About Morehouse

Howard Washington Thurman National Memorial

Howard Thurman Memorial

Dr. Howard Washington Thurman is considered a "Twentieth Century holy man." Ebony and Life magazines identified him as one of the 10 greatest preachers in America.

Thurman's influence is seen upon the College's emergence as a center of the Ghandi-inspired strategy of nonviolent resistance. Under his tutelage, Morehouse became an early laboratory for the study of nonviolence as a tool for confrontation and change, ultimately impacting Dr. Martin Luther King's leadership in the civil rights movement.

Thurman is also considered a forerunner in the religious movement of celebrating the unity of all people, embracing a religious spirituality that was intercultural, interracial, interdenominational and international. His influence-which has touched the lives of countless chaplains, deans, imams, ministers, priests, preachers, rabbis and lay persons-continues.

A 1923 graduate of Morehouse College, he was a teacher and preacher to Morehouse and Spelman.
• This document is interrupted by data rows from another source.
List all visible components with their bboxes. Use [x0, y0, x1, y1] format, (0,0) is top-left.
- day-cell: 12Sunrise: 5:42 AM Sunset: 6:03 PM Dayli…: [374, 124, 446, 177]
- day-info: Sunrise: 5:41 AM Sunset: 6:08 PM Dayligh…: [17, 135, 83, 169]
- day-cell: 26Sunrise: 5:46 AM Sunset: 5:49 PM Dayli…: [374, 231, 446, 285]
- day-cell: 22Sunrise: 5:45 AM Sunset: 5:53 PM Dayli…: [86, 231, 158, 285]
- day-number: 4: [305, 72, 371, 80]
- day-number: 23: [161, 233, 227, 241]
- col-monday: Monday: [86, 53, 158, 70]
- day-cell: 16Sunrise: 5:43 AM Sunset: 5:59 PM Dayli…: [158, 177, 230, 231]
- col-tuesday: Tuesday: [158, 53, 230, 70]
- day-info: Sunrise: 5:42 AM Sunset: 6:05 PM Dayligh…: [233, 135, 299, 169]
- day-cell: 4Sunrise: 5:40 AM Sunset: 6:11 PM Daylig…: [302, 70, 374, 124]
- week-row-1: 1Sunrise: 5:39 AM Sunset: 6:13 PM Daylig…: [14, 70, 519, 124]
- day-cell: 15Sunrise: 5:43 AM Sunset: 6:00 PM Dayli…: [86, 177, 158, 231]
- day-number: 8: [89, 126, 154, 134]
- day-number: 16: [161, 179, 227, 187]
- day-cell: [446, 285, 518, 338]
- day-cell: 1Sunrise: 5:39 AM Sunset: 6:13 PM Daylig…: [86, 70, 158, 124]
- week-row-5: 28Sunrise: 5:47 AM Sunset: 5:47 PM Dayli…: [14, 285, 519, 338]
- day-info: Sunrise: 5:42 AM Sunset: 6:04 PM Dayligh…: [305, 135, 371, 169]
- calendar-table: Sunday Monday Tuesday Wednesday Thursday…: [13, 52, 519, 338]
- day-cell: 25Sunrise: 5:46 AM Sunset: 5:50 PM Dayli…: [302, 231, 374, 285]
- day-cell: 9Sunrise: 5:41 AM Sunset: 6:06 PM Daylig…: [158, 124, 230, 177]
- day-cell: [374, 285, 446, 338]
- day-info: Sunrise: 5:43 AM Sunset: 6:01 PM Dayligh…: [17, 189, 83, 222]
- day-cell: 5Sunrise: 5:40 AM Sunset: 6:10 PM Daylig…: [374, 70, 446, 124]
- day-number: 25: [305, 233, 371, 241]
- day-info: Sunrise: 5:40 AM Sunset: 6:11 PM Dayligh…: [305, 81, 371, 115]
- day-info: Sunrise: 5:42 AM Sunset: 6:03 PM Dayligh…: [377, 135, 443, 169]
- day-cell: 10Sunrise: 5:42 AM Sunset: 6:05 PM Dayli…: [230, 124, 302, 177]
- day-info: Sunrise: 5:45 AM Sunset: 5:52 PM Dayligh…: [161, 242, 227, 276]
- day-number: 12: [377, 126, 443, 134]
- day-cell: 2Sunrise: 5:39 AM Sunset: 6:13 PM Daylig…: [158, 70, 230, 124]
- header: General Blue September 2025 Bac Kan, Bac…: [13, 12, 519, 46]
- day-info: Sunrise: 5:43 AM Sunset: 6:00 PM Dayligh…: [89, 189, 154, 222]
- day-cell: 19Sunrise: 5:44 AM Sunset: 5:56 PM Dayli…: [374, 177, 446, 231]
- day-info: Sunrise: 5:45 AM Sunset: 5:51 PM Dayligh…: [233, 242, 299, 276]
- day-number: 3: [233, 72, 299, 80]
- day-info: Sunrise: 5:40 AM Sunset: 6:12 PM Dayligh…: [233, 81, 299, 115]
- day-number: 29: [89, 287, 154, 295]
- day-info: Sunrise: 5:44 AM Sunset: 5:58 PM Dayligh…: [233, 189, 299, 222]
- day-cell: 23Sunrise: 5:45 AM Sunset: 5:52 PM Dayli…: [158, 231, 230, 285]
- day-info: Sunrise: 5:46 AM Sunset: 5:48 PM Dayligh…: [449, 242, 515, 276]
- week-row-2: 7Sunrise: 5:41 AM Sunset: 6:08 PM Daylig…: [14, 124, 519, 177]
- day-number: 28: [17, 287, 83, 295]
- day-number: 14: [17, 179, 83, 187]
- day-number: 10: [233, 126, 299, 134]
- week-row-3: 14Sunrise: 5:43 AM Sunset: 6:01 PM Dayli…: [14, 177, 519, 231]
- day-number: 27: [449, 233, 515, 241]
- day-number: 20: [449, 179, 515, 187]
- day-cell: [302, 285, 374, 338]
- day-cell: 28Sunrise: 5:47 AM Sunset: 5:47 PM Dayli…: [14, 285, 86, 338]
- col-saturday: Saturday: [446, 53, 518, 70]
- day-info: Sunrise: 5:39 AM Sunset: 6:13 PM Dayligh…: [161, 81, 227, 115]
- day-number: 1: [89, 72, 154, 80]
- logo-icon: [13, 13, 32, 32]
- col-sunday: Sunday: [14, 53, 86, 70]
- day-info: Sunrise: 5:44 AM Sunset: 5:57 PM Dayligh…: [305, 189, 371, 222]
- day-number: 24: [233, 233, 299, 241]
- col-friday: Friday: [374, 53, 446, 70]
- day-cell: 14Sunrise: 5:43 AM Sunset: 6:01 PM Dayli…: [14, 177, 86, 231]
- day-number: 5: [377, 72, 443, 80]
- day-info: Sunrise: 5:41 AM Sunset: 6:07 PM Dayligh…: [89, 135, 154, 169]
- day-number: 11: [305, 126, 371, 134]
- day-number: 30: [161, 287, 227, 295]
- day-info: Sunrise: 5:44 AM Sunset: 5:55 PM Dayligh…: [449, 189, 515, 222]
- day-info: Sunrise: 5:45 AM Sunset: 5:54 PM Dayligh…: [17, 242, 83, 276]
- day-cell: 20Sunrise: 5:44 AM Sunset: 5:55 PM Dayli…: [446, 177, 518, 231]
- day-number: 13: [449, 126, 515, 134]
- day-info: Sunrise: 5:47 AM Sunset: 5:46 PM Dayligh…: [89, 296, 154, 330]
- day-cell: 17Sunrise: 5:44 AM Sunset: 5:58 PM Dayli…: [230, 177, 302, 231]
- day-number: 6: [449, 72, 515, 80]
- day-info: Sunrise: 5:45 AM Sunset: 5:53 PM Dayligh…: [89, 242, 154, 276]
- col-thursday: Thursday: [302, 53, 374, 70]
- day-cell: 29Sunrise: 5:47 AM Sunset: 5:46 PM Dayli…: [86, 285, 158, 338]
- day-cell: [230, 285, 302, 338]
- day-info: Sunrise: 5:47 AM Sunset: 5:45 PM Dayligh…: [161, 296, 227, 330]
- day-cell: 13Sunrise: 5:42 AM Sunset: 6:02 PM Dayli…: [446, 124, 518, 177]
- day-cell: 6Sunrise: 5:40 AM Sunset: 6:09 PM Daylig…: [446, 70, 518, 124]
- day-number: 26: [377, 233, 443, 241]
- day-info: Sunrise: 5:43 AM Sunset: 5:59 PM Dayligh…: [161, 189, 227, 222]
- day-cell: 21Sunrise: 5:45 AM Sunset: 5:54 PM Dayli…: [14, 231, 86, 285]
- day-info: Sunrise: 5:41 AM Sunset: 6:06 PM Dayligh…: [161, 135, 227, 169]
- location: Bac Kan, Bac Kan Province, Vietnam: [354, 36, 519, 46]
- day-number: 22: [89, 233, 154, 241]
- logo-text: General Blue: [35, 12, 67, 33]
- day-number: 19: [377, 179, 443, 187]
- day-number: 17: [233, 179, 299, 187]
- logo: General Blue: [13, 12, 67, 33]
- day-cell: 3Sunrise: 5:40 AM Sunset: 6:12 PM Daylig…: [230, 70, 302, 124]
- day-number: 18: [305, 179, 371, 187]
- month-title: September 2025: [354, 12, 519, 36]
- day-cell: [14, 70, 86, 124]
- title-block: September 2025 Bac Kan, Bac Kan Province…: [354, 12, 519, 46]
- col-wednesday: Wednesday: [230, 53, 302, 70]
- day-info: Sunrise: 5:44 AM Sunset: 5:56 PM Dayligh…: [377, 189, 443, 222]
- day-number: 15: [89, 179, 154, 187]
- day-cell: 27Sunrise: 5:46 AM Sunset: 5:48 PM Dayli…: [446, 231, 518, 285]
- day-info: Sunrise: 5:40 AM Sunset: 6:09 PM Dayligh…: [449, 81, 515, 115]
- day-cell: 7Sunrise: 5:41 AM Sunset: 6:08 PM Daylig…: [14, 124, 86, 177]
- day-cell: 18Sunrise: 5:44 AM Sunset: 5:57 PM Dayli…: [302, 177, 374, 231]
He served as the first dean in Andrew Rankin Chapel at Howard University and Daniel Marsh Chapel at Boston University. Dr.Thurman was co-founder and pastor of the Church for the Fellowship of All People in San Francisco, which recently celebrated its 50th anniversary.

Dr. Thurman authored 23 books including Jesus and the Disinherited and The Inward Journey. He died in 1981.